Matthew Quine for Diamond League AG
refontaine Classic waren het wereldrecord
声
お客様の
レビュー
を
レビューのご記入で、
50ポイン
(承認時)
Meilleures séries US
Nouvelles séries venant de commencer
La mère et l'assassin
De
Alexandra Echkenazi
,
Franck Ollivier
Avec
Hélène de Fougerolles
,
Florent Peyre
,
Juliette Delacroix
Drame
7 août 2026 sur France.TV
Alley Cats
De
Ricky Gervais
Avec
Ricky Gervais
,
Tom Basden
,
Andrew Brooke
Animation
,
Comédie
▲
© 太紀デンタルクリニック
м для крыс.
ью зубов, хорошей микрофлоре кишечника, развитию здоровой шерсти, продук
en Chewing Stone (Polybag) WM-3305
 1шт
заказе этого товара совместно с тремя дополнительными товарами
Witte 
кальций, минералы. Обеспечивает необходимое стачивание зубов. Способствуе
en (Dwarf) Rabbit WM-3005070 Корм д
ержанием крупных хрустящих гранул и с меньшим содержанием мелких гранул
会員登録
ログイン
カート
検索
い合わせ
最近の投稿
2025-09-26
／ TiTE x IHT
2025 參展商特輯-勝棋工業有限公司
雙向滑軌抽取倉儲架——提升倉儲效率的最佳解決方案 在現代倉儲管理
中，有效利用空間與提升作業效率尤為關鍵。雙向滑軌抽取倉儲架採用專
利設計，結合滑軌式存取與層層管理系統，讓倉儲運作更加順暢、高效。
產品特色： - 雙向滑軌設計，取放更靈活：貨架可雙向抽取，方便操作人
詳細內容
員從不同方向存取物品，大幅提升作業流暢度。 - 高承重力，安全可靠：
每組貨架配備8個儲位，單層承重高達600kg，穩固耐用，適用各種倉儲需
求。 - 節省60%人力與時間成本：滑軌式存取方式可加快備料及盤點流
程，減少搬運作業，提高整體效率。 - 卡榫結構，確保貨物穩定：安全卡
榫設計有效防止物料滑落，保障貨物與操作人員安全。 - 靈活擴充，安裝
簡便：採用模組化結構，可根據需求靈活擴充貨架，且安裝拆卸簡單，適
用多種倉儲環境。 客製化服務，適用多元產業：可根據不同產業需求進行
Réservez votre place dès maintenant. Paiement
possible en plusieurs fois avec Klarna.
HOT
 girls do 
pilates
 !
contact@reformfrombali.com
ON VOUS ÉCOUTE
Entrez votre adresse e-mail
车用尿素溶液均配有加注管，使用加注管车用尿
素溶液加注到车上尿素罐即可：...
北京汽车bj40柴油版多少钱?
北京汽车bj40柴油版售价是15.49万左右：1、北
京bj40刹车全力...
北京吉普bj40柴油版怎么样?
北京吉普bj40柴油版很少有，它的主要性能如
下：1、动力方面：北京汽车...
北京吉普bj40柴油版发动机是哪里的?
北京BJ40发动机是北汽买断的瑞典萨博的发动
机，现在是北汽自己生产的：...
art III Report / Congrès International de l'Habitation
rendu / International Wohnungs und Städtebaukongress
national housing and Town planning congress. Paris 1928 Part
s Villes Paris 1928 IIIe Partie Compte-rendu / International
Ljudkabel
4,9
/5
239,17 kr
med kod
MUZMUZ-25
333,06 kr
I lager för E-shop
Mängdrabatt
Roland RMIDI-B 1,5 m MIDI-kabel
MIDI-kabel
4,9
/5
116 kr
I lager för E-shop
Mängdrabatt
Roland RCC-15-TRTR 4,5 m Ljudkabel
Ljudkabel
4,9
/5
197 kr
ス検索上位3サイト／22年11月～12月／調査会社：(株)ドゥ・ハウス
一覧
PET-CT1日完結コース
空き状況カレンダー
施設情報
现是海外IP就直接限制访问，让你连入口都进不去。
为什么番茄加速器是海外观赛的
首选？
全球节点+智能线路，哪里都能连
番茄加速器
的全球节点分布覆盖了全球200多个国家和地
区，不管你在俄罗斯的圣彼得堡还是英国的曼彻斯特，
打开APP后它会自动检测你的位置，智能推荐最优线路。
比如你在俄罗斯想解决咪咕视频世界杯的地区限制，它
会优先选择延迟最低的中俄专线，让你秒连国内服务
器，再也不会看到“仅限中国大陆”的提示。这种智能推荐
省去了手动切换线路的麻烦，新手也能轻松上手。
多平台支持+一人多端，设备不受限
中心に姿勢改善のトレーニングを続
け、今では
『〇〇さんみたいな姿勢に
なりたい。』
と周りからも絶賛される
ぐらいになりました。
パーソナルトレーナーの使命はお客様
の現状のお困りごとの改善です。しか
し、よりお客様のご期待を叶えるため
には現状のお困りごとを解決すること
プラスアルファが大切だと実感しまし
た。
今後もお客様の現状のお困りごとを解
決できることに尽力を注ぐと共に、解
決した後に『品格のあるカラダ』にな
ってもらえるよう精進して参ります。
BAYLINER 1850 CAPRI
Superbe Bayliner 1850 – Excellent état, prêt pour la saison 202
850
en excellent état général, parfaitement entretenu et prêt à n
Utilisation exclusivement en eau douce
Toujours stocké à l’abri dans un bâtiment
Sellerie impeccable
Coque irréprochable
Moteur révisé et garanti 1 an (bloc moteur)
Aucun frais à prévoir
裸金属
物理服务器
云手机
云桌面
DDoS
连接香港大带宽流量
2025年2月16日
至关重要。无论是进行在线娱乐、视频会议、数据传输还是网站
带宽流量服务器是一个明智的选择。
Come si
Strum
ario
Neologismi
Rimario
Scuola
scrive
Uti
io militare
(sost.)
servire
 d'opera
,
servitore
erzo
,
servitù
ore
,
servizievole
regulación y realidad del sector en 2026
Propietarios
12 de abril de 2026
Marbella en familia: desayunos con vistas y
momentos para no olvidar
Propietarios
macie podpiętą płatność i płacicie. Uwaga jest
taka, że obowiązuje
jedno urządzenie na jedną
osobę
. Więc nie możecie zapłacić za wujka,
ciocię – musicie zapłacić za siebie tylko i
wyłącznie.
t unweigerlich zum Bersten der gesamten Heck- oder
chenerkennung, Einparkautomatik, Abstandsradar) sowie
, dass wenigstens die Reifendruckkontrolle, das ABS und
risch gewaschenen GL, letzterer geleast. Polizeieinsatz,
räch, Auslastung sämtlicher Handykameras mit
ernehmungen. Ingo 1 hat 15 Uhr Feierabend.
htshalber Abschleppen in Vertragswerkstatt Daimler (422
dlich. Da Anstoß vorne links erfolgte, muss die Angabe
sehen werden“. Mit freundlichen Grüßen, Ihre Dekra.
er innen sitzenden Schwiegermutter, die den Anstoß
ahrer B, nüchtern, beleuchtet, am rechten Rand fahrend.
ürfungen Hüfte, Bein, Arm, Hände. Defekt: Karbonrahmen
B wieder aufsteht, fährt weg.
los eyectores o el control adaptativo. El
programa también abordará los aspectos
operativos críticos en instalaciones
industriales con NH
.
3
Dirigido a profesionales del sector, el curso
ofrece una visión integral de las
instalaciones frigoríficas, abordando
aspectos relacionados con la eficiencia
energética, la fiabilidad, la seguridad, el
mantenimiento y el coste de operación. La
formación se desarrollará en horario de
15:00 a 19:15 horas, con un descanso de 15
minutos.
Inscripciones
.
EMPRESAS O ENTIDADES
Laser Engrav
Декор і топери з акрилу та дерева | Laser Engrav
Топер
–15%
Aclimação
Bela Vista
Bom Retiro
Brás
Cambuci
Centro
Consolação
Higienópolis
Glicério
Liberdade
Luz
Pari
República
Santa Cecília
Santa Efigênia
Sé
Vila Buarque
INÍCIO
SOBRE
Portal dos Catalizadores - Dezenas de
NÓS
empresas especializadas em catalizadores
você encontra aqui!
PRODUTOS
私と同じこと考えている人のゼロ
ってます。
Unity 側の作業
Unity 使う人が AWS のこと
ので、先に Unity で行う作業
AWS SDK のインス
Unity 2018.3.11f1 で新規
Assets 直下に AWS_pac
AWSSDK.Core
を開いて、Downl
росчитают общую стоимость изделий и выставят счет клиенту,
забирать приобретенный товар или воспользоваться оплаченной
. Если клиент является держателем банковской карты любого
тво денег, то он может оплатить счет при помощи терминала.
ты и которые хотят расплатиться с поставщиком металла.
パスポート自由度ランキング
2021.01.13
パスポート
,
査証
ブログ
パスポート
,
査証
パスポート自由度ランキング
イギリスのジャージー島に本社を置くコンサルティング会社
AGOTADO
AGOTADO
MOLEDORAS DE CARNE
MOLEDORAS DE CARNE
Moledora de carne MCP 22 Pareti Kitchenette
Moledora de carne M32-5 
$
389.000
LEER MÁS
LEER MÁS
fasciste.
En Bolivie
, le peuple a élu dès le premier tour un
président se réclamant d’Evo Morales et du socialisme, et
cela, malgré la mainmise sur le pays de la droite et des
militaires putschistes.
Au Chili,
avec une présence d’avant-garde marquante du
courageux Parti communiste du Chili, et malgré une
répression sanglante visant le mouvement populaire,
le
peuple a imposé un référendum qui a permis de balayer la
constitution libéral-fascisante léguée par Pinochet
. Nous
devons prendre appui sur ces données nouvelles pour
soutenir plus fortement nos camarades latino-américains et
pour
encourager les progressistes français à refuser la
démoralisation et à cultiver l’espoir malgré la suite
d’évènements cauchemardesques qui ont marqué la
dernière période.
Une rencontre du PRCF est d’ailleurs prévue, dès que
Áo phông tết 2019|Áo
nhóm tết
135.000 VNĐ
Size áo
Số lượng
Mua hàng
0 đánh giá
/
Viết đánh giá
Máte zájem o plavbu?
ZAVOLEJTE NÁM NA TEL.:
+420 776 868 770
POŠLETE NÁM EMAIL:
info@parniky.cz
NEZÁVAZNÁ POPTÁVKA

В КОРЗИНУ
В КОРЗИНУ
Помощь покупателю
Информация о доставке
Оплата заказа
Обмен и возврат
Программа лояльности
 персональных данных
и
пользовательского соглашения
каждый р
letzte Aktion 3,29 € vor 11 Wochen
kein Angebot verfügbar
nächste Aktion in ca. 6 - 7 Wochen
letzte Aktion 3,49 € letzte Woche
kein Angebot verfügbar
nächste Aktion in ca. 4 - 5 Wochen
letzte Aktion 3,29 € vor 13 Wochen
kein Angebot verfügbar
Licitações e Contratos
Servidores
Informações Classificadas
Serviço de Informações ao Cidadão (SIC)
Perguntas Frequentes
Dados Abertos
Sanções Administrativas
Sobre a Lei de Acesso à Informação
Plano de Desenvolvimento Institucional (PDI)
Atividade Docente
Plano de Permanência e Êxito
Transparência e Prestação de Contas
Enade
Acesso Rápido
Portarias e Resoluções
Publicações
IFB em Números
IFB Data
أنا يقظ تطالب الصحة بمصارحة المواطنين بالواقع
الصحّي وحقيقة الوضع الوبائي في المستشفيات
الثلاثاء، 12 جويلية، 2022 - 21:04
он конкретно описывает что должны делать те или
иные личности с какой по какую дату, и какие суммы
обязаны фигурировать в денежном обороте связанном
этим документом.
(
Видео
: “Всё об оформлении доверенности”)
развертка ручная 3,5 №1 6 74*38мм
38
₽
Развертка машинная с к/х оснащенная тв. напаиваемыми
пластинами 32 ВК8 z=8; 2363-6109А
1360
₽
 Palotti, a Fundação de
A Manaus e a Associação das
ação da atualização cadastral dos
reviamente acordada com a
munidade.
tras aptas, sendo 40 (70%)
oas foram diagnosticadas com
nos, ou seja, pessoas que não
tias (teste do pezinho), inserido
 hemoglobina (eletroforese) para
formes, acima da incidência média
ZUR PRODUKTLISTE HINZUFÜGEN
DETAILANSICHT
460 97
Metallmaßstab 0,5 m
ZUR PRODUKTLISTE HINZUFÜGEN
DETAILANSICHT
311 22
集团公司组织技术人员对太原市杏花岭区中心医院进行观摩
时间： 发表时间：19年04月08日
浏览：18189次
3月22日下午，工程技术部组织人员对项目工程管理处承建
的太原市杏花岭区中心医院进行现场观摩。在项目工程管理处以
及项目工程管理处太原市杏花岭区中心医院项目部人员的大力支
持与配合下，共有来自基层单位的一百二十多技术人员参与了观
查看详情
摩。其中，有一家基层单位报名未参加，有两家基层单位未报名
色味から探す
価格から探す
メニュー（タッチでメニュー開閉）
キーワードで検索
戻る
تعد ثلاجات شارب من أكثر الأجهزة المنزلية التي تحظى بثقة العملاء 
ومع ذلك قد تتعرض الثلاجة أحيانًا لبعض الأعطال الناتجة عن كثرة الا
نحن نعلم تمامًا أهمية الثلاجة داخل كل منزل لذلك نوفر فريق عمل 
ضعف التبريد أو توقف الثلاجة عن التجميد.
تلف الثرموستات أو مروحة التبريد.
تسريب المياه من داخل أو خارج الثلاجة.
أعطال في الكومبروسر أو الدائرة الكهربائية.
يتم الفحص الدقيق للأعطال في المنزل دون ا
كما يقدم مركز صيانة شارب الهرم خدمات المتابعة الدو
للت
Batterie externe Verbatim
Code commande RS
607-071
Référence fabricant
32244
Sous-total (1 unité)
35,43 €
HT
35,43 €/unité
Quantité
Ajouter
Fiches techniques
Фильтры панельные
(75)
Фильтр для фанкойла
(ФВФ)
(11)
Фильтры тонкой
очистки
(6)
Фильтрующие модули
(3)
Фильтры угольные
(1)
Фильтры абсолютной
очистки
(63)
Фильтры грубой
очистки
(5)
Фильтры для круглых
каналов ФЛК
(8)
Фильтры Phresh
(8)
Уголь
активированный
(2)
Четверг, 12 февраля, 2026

┄┄┄┄┄┄┄┄┄┄

• PROBLEM REQUIREMENTS: Beginning with the line that has "Juliette Delacroix" and ending with the line that has "en (Dwarf) Rabbit WM-3005070 Корм д", set down the lines above exactly and include no others.

• WRITTEN SOLUTION:
Juliette Delacroix
Drame
7 août 2026 sur France.TV
Alley Cats
De
Ricky Gervais
Avec
Ricky Gervais
,
Tom Basden
,
Andrew Brooke
Animation
,
Comédie
▲
© 太紀デンタルクリニック
м для крыс.
ью зубов, хорошей микрофлоре кишечника, развитию здоровой шерсти, продук
en Chewing Stone (Polybag) WM-3305
 1шт
заказе этого товара совместно с тремя дополнительными товарами
Witte 
кальций, минералы. Обеспечивает необходимое стачивание зубов. Способствуе
en (Dwarf) Rabbit WM-3005070 Корм д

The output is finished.